Using open source tools to analyse and recognise sounds
2021-11-14, 11:30–12:00 (Europe/Athens), Room 1

This presentation demonstrates how signal processing, machine and deep learning can be utilised to build applications that analyse and recognise sounds. Apart from a brief intro to the basics of speech and audio processing, it examines a range of open source tools and libraries for building audio analysis applications.


The end users of modern applications have experienced the burst of Deep Learning through different types of media: Textual information is probably the most common (web search, profiling, recommender systems, social media analytics etc). Visual information has also tons of DL applications (face recognition, image retrieval and recognition, deep fakes, smart video editing, etc). Sensorial data also feeds various DL-driven applications, such as smart cities, autonomous vehicles.

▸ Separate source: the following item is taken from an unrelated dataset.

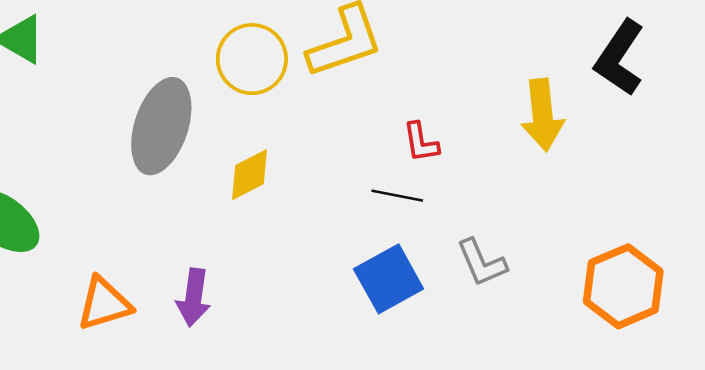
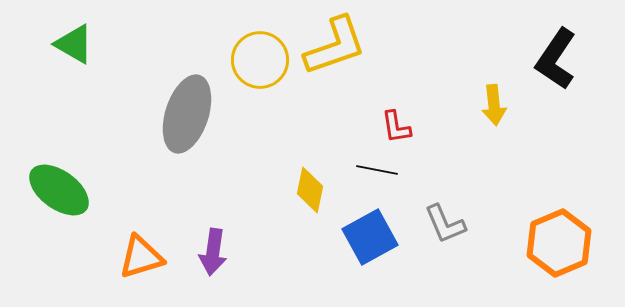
yellow arrow: (543, 115) -> (494, 105), size x0.7
yellow diamond: (249, 175) -> (310, 190), moved, turned -51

In this presentation we focus on the modality of audio and we describe how to analyse and recognise sounds using modern ML and DL methods. This concerns many application domains such as: automatic speech recognition (speech to text), speaker recognition (verification and identification), speech emotion recognition, music information retrieval and auditory scene analysis. Apart from a brief intro to the basics of speech and audio processing, we examine a range of open source tools and libraries for building audio analysis applications. Some examples will be demonstrated during the presentation.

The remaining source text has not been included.